Friday, January 18, 2013

Goals and Those Last 10 LBS

Seeing as though my blog is mostly about running but also about goal setting I try to write about that.
The problem has been that I have stated several goals over the last few months and none of them "took" because none of them feel right.  I do have a goal though.  It is a secret that I let out now and then almost tongue in cheek.  Secretly though-it's my only goal.

I want to qualify and run Boston.

There, I've said it-out loud and to a lot of people.  The thing is, I know I can't commit to the training I need to do right now to get there anytime soon.  I know me-I am not the type to overextend myself.  I'm just not happy when I do that.  So Yes-I am am one of those moms who says NO to people and will not overload my schedule just because "some people" think that is what you are supposed to do.
I don't do soccer leagues with my kids.  I do almost NO play dates.  My kids aren't in gymnastics or karate.   So far I can get away with doing that.  The kids get plenty of time to play with other kids by using our abundance of unscheduled free time.  We have time to read books, paint pictures and play with playdough.  We have time to do laundry together and make beds together.  They also get to help me make at least one meal per day-often more.
Frankly we are busy!  I couldn't imagine how we would fit in all of our fun stuff if we had to run off to this or that lesson or class.  I would be a stressed out mess trying to fit it all in.  Nope-I can't do it and I don't even want to try!!
Now-I don't judge, I know plenty of moms who do all those things that I don't do because they would go nuts with all that free time and they would go bonkers trying to fill up that time.  You have to do what works for you.  Period.

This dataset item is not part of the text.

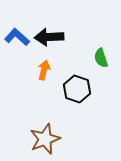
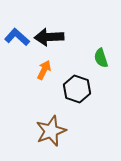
orange arrow: rotated 12 degrees clockwise
brown star: moved 6 px right, 8 px up
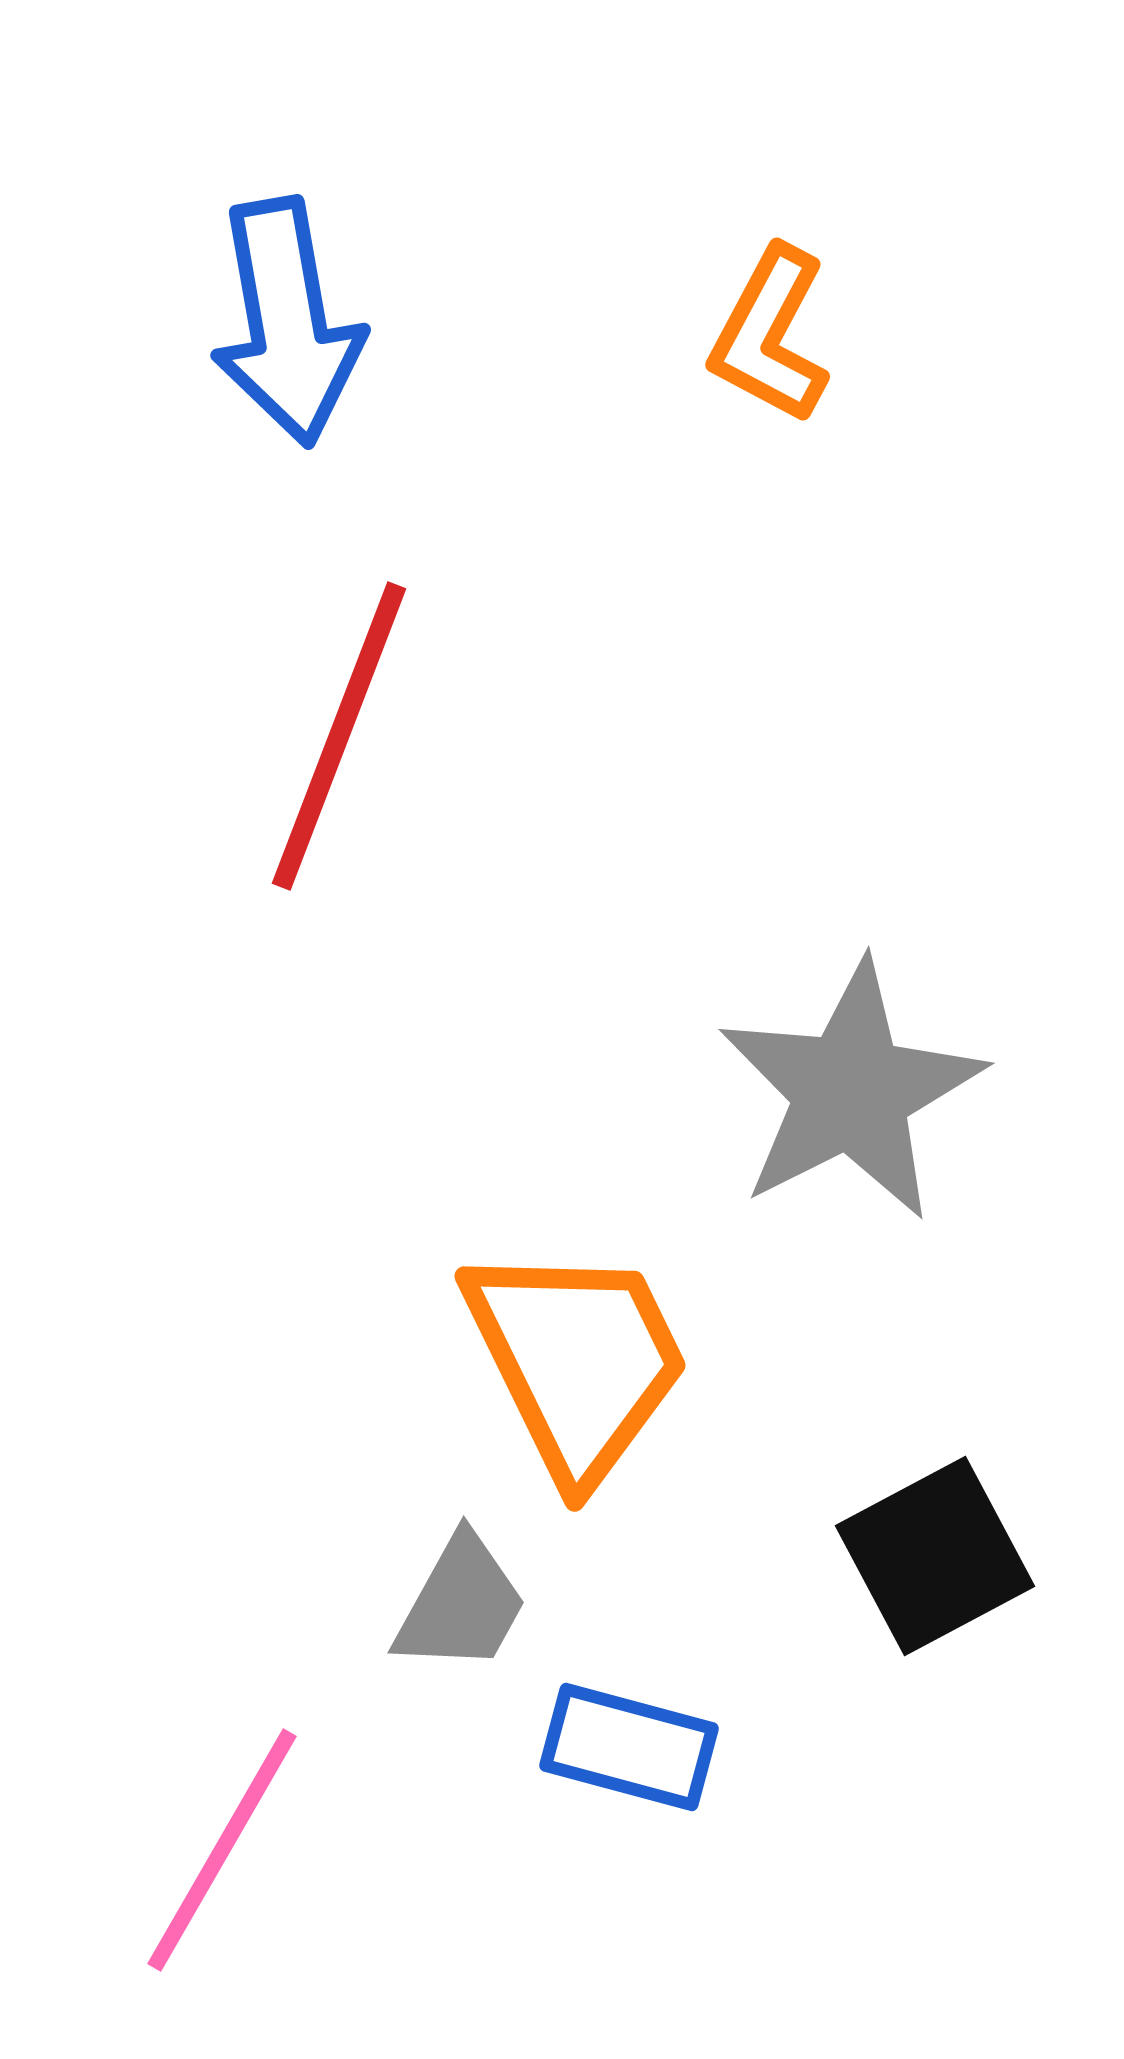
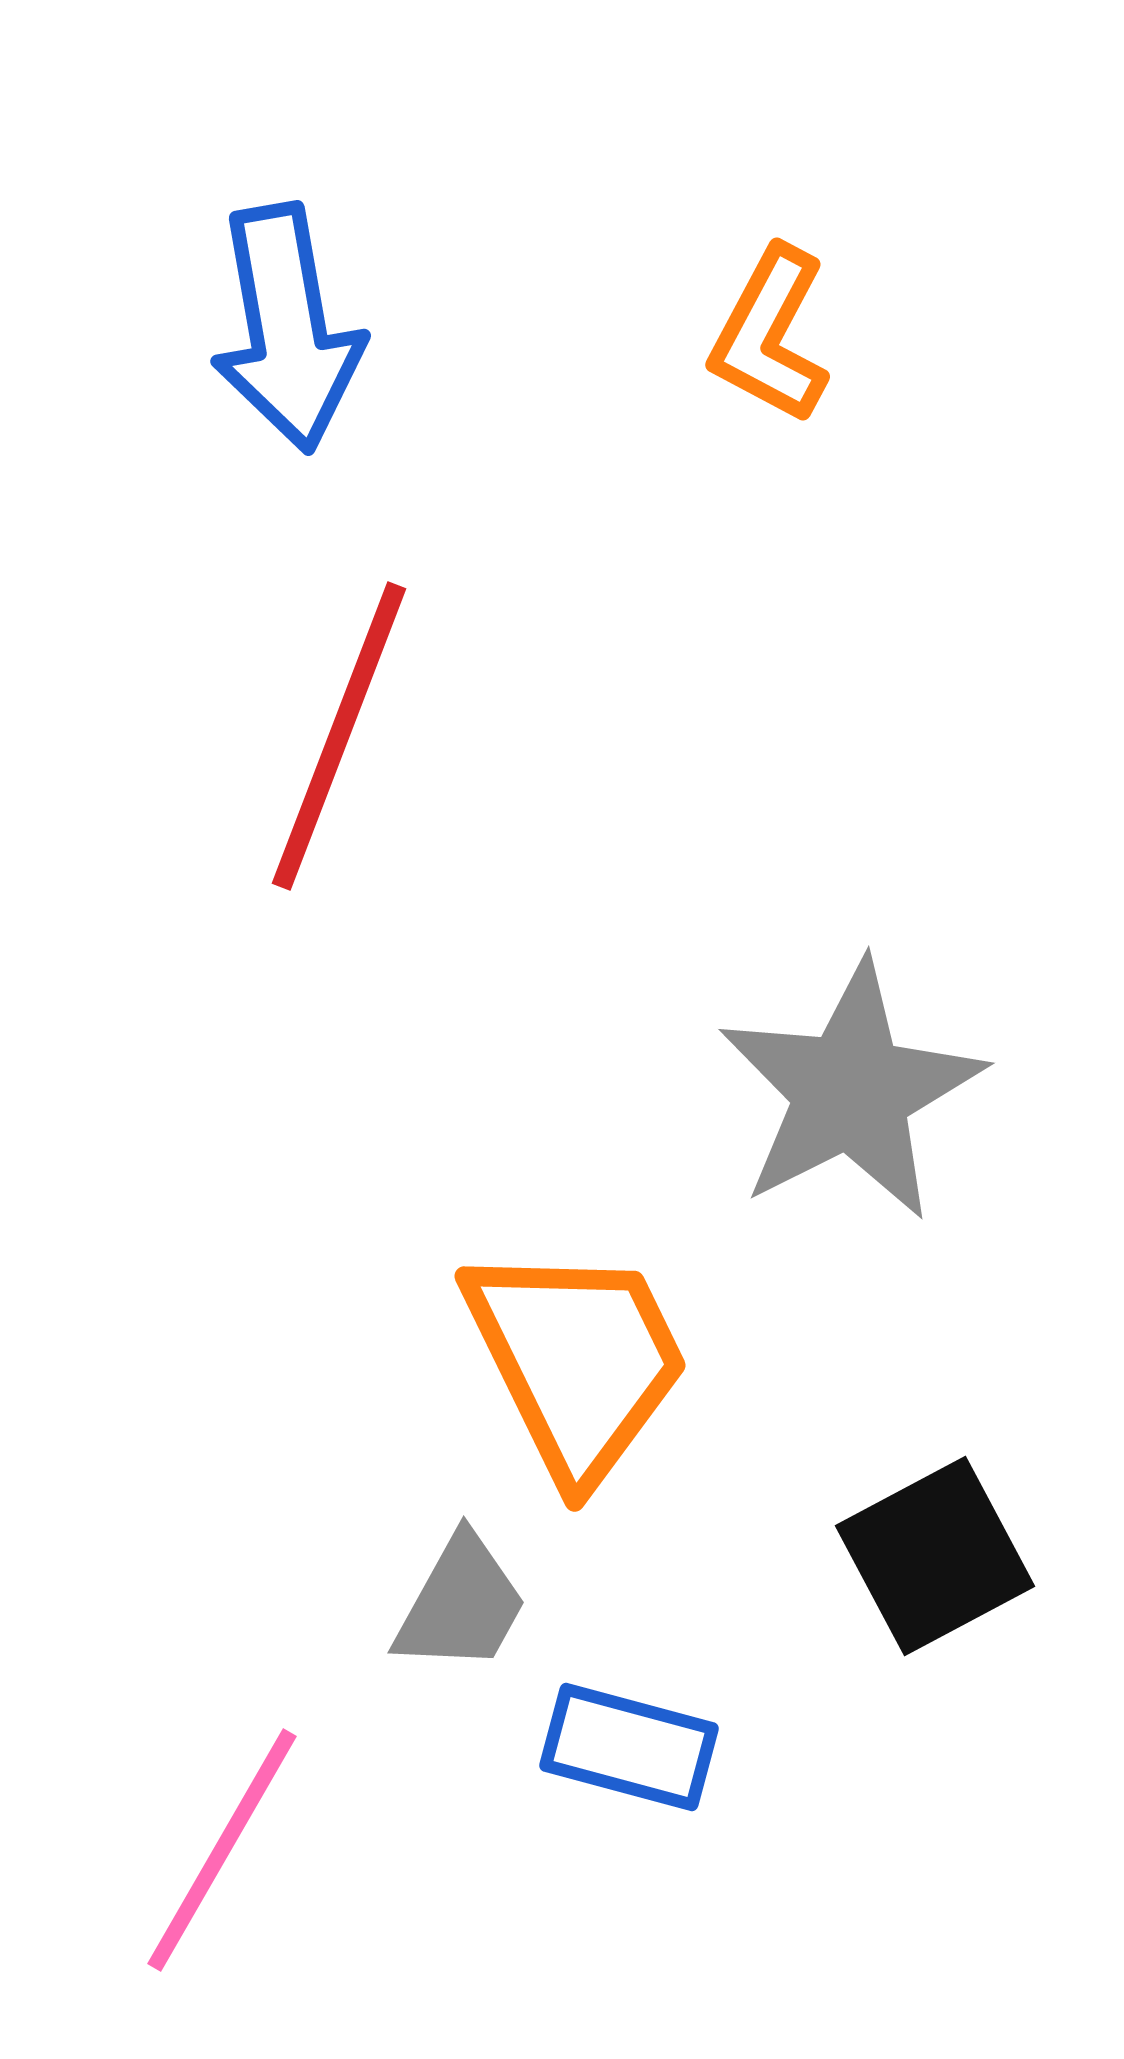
blue arrow: moved 6 px down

That is how I know I won't even attempt a training plan for Boston until one or both my children are in school full time.  It is just me and how I know I operate.  This is good information to acknowledge though as it lets me relax and work on what I know I need to do first to achieve my goal.

I need to build a solid foundation so I can safely execute a strenuous training plan.  Basically this is my goal for now.  It's the goal that fits and it's the goal that feels right.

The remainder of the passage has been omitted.